2. Un projet de budget pour 2024 poursuivant une trajectoire baissière tendancielle en l'absence de revalorisation des rentes viagères
Comme démontré précédemment, les dotations de la mission sont installées sur une trajectoire descendante. La quasi-stabilité de la budgétisation du PLF 2024 est notamment due à la « réapparition » de 45,5 millions d'euros de dépense sur l'allocation de reconnaissance du combattant, qui avaient été ponctuellement économisés suite à une modification des modalités de paiement de cette allocation. En outre, elle intervient alors que la programmation 2023 a connu une baisse de 160 millions d'euros, soit une baisse bien supérieure à ce que connaît habituellement la mission.
Les crédits restent donc sur leur trajectoire structurelle, qui est accentuée par une revalorisation quasi-nulle du point de pension militaire d'invalidité (PMI) au 1er janvier 2024, indice sur lequel sont indexées les deux rentes viagères qui constituent la principale source de dépenses de la mission.
Au cours des dernières années, des économies avaient été amplifiées par quelques « artifices budgétaires » tirés des équilibres entre le budget de la mission et les finances de ses opérateurs, qui avaient été fortement sollicitées, en particulier s'agissant de l'Office national des combattants et des victimes de guerre (ONaCVG).
Le rapporteur spécial se réjouit que la programmation budgétaire initiale pour 2024 couvre les dépenses attendues de l'ONaCVG dans un contexte où son fonds de roulement et sa trésorerie non-fléchée sont réduits à la portion congrue. La situation de l'Institution nationale des Invalides (INI) est plus complexe du fait des importants travaux immobiliers engagés par celle-ci, il n'est cependant pas prévu de ponction massive en 2024.
Évolution des crédits et des dépenses fiscales de la mission depuis 20122(*)
(en milliards d'euros, Autorisations d'Engagement)

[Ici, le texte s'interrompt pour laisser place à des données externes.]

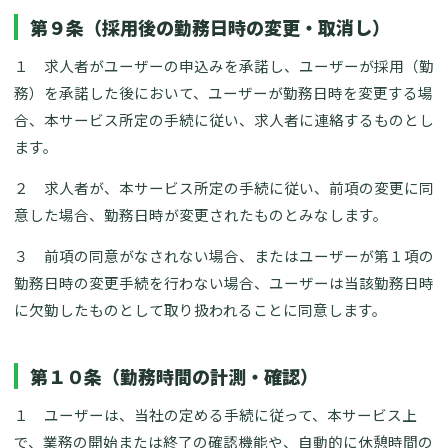
第９条（採用後の勤務日時の変更・取消し）
１ 求人者がユーザーの申込みを承諾し、ユーザーが採用（勤
務）を承諾した後において、ユーザーが勤務日時を変更する場
合、本サービス所定の手続に従い、求人者に連絡するものとし
ます。
２ 求人者が、本サービス所定の手続に従い、前項の変更に同
意した場合、勤務日時が変更されたものとみなします。
３ 前項の同意がなされない場合、またはユーザーが第１項の
勤務日時の変更手続を行わない場合、ユーザーは当該勤務日時
に欠勤したものとして取り扱われることに同意します。
第１０条（勤務時間の計測・確認）
１ ユーザーは、当社の定める手続に従って、本サービス上
で、業務の開始または終了の確認機能や、自動的に休憩時間の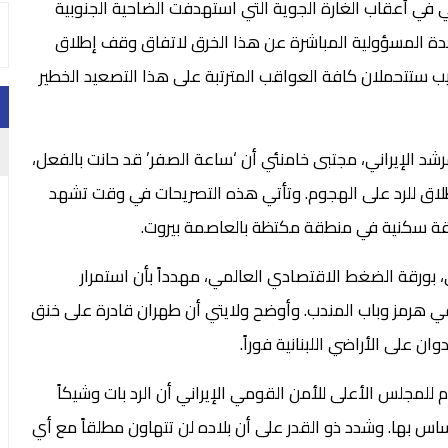
ي في أعقاب الغارة الجوية التي استهدفت الضاحية الجنوبية
لمتحدة المسؤولية المباشرة عن هذا الخرق لاتفاق وقف إطلاق
يب ستتحملان كافة العواقب المترتبة على هذا التصعيد الخطير
 الإيراني، مجتبى خامنئي أن ‘ساعة الصفر’ قد حانت بالفعل،
إطلاق للرد على الهجوم. وتأتي هذه التصريحات في وقت تشهد
 شقة سكنية في منطقة مكتظة بالعاصمة بيروت.
ي، بورقة الضغط الاقتصادي العالمي، مهدداً بأن استمرار
ي هرمز وباب المندب. وأوضح ولايتي أن طهران قادرة على خنق
ان على الأراضي اللبنانية فوراً.
 للمجلس الأعلى للأمن القومي الإيراني أن الرد بات وشيكاً
المساس بها. وشدد ذو القدر على أن بلاده لن تتهاون مطلقاً مع أي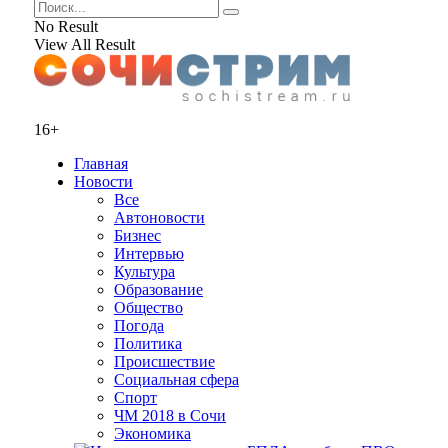
No Result
View All Result
16+
Главная
Новости
Все
Автоновости
Бизнес
Интервью
Культура
Образование
Общество
Погода
Политика
Происшествие
Социальная сфера
Спорт
ЧМ 2018 в Сочи
Экономика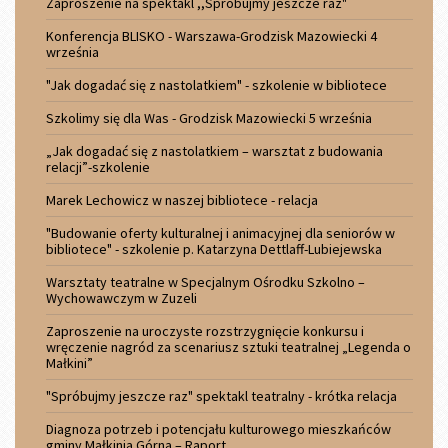
Zaproszenie na spektakl ,,Spróbujmy jeszcze raz"
Konferencja BLISKO - Warszawa-Grodzisk Mazowiecki 4
września
"Jak dogadać się z nastolatkiem" - szkolenie w bibliotece
Szkolimy się dla Was - Grodzisk Mazowiecki 5 września
„Jak dogadać się z nastolatkiem – warsztat z budowania
relacji”-szkolenie
Marek Lechowicz w naszej bibliotece - relacja
"Budowanie oferty kulturalnej i animacyjnej dla seniorów w
bibliotece" - szkolenie p. Katarzyna Dettlaff-Lubiejewska
Warsztaty teatralne w Specjalnym Ośrodku Szkolno –
Wychowawczym w Zuzeli
Zaproszenie na uroczyste rozstrzygnięcie konkursu i
wręczenie nagród za scenariusz sztuki teatralnej „Legenda o
Małkini”
"Spróbujmy jeszcze raz" spektakl teatralny - krótka relacja
Diagnoza potrzeb i potencjału kulturowego mieszkańców
gminy Małkinia Górna – Raport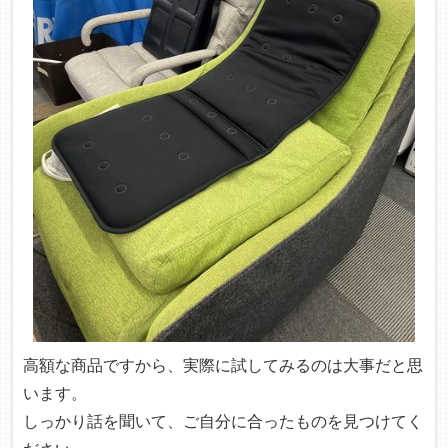
高額な商品ですから、実際に試してみるのは大事だと思
います。
しっかり話を聞いて、ご自分に合ったものを見つけてく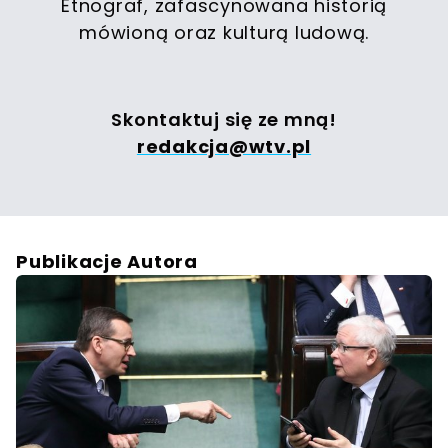
Etnograf, zafascynowana historią
mówioną oraz kulturą ludową.
Skontaktuj się ze mną!
redakcja@wtv.pl
Publikacje Autora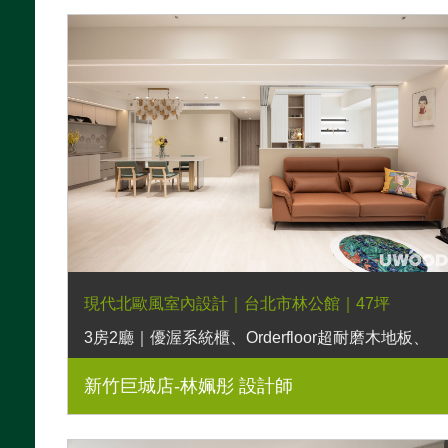
現代北歐風室內設計｜台北市林公館｜47坪
3房2廳｜優渥系統櫃、Orderfloor超耐磨木地板、
歐德濾水器、羅肯沙發、日落床架
新竹巨城店-林姵彤 設計師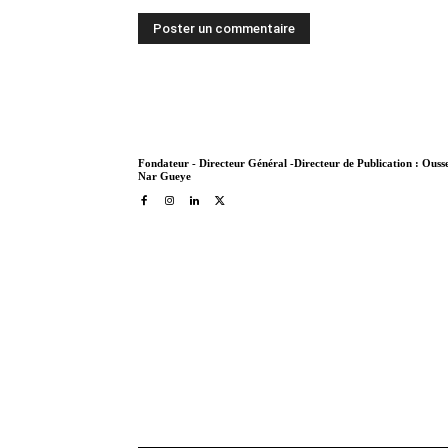
Fondateur - Directeur Général -Directeur de Publication : Ous
Nar Gueye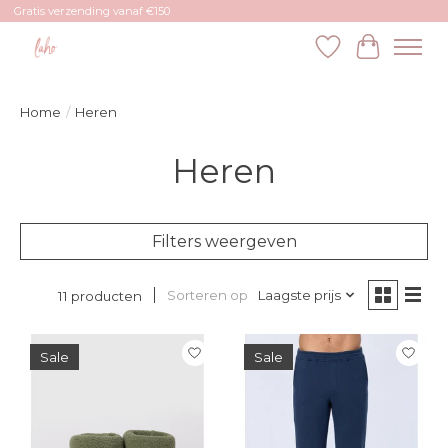
Gratis verzending vanaf €150
Verlanglijst
Winkelw
Home
/
Heren
Heren
Filters weergeven
Sorteren op
Laagste prijs
11 producten
Sale
Sale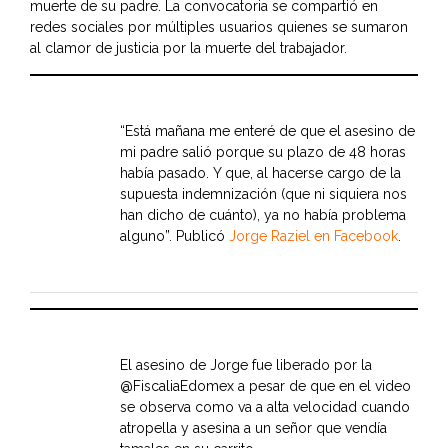
muerte de su padre. La convocatoria se compartió en
redes sociales por múltiples usuarios quienes se sumaron
al clamor de justicia por la muerte del trabajador.
“Está mañana me enteré de que el asesino de
mi padre salió porque su plazo de 48 horas
había pasado. Y que, al hacerse cargo de la
supuesta indemnización (que ni siquiera nos
han dicho de cuánto), ya no había problema
alguno”. Publicó
Jorge Raziel en Facebook
.
El asesino de Jorge fue liberado por la
@FiscaliaEdomex
a pesar de que en el video
se observa como va a alta velocidad cuando
atropella y asesina a un señor que vendía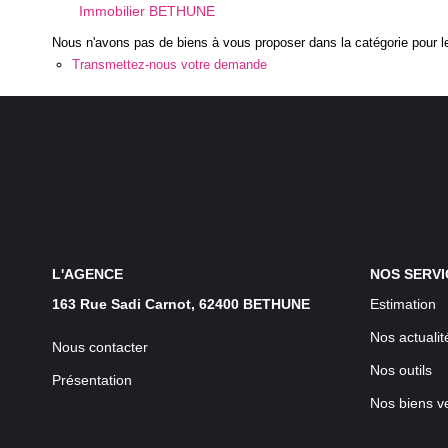
Immobilier BETHUNE
Nous n'avons pas de biens à vous proposer dans la catégorie pour le
Transmettez-nous votre demande
L'AGENCE
NOS SERVI
163 Rue Sadi Carnot, 62400 BETHUNE
Estimation
Nos actualit
Nous contacter
Nos outils
Présentation
Nos biens v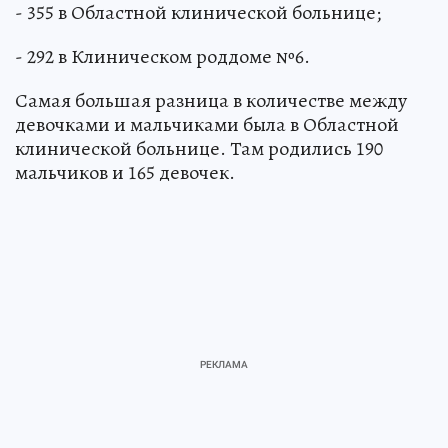
- 355 в Областной клинической больнице;
- 292 в Клиническом роддоме №6.
Самая большая разница в количестве между
девочками и мальчиками была в Областной
клинической больнице. Там родились 190
мальчиков и 165 девочек.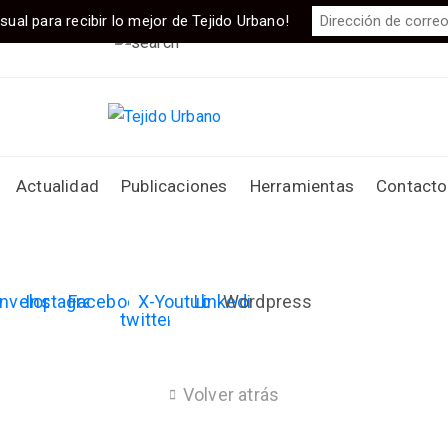
sual para recibir lo mejor de Tejido Urbano!
Actualidad
Publicaciones
Herramientas
Contacto
nvelope
Instagram
Facebook
X-
Youtube
Linkedin
Wordpress
twitter
Volver atrás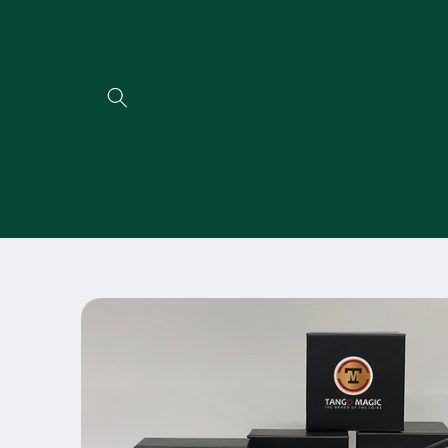
Direkt
zum
Inhalt
Zu
Produktinformationen
springen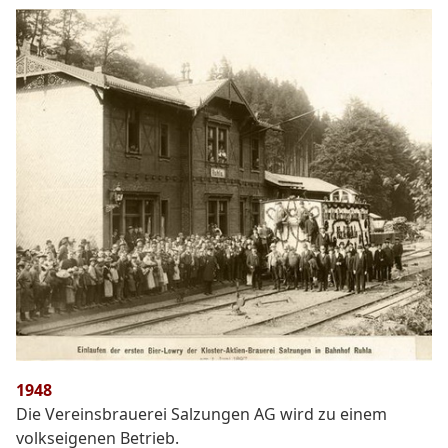
1948
Die Vereinsbrauerei Salzungen AG wird zu einem
volkseigenen Betrieb.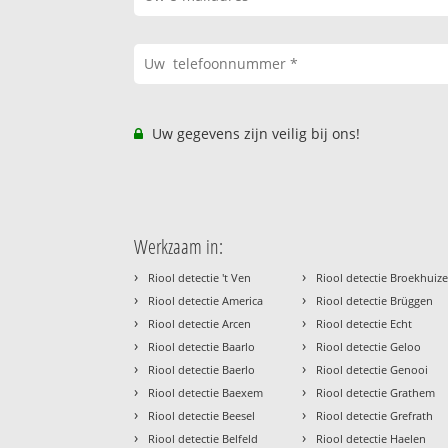
Uw gegevens zijn veilig bij ons!
Werkzaam in:
›
›
Riool detectie 't Ven
Riool detectie Broekhuiz
›
›
Riool detectie America
Riool detectie Brüggen
›
›
Riool detectie Arcen
Riool detectie Echt
›
›
Riool detectie Baarlo
Riool detectie Geloo
›
›
Riool detectie Baerlo
Riool detectie Genooi
›
›
Riool detectie Baexem
Riool detectie Grathem
›
›
Riool detectie Beesel
Riool detectie Grefrath
›
›
Riool detectie Belfeld
Riool detectie Haelen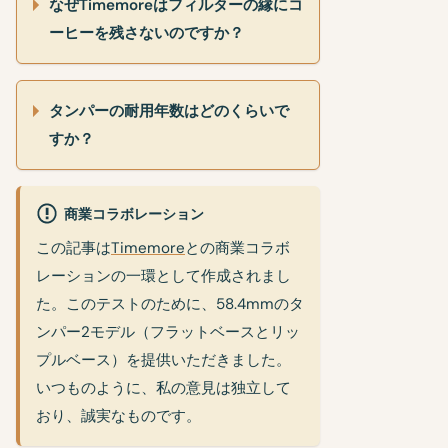
なぜTimemoreはフィルターの縁にコ
ーヒーを残さないのですか？
タンパーの耐用年数はどのくらいで
すか？
商業コラボレーション
この記事は
Timemore
との商業コラボ
レーションの一環として作成されまし
た。このテストのために、58.4mmのタ
ンパー2モデル（フラットベースとリッ
プルベース）を提供いただきました。
いつものように、私の意見は独立して
おり、誠実なものです。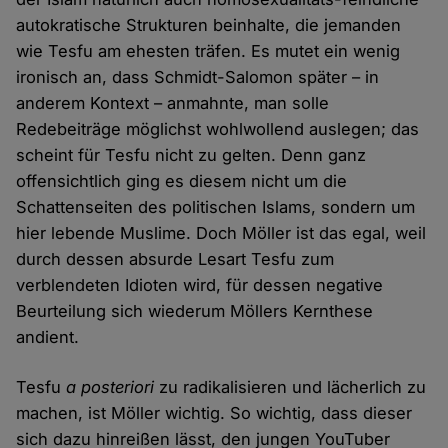
autokratische Strukturen beinhalte, die jemanden
wie Tesfu am ehesten träfen. Es mutet ein wenig
ironisch an, dass Schmidt-Salomon später – in
anderem Kontext – anmahnte, man solle
Redebeiträge möglichst wohlwollend auslegen; das
scheint für Tesfu nicht zu gelten. Denn ganz
offensichtlich ging es diesem nicht um die
Schattenseiten des politischen Islams, sondern um
hier lebende Muslime. Doch Möller ist das egal, weil
durch dessen absurde Lesart Tesfu zum
verblendeten Idioten wird, für dessen negative
Beurteilung sich wiederum Möllers Kernthese
andient.
Tesfu
a posteriori
zu radikalisieren und lächerlich zu
machen, ist Möller wichtig. So wichtig, dass dieser
sich dazu hinreißen lässt, den jungen YouTuber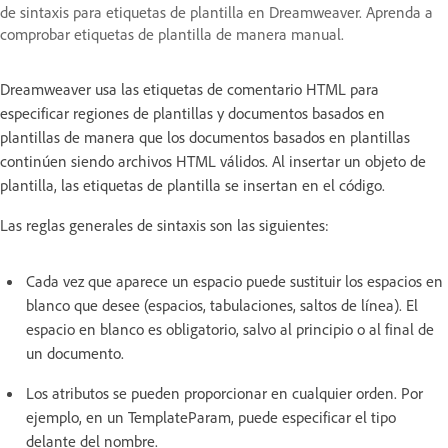
de sintaxis para etiquetas de plantilla en Dreamweaver. Aprenda a
comprobar etiquetas de plantilla de manera manual.
Dreamweaver usa las etiquetas de comentario HTML para
especificar regiones de plantillas y documentos basados en
plantillas de manera que los documentos basados en plantillas
continúen siendo archivos HTML válidos. Al insertar un objeto de
plantilla, las etiquetas de plantilla se insertan en el código.
Las reglas generales de sintaxis son las siguientes:
Cada vez que aparece un espacio puede sustituir los espacios en
blanco que desee (espacios, tabulaciones, saltos de línea). El
espacio en blanco es obligatorio, salvo al principio o al final de
un documento.
Los atributos se pueden proporcionar en cualquier orden. Por
ejemplo, en un TemplateParam, puede especificar el tipo
delante del nombre.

Source : commission des finances du Sénat, d'après les documents budgétaires
3. Des crédits s'intégrant dans une trajectoire budgétaire fortement baissière pour les années 2024 à 2026
Le projet de loi de programmation des finances publiques 2023-2027 inscrit sans surprise la mission « Anciens combattants, mémoire et liens avec la Nation » dans une trajectoire baissière. Les crédits devraient connaître une réduction de 5,3 % en 2025 et de 9 % en 2026, la baisse étant dans les deux cas essentiellement due à l'attrition démographique des bénéficiaires des rentes viagères servies par la mission.
La projection budgétaire renseignée dans le PAP 2024 semble revenir sur la baisse prévue par le PAP 2023 des crédits de titre 3 du programme 169. Ces crédits, d'un montant 111 millions d'euros en 2023 et 131 millions en 2024, financent notamment les subventions pour charges de service public des opérateurs du programme (l'ONACVG et l'INI) et les crédits liés à la politique de la mémoire. La projection 2023 prévoyait une baisse de 14,26 % en 2024 et de 9,87 % supplémentaires en 2025.
Ces crédits connaissent une augmentation significative en 2024 du fait d'une programmation commémorative très importante pour les 80 ans des débarquements et de la Libération. Cette programmation étant ponctuelle, les crédits de titre 3 devraient revenir à un niveau plus habituel en 2025.
* 1 Allocation s'adressant aux harkis et autre rapatriés et qui est distincte de l'allocation de reconnaissance du combattant.
* 2 Périmètre : actions 01, 02, 03 et 06 du programme 169.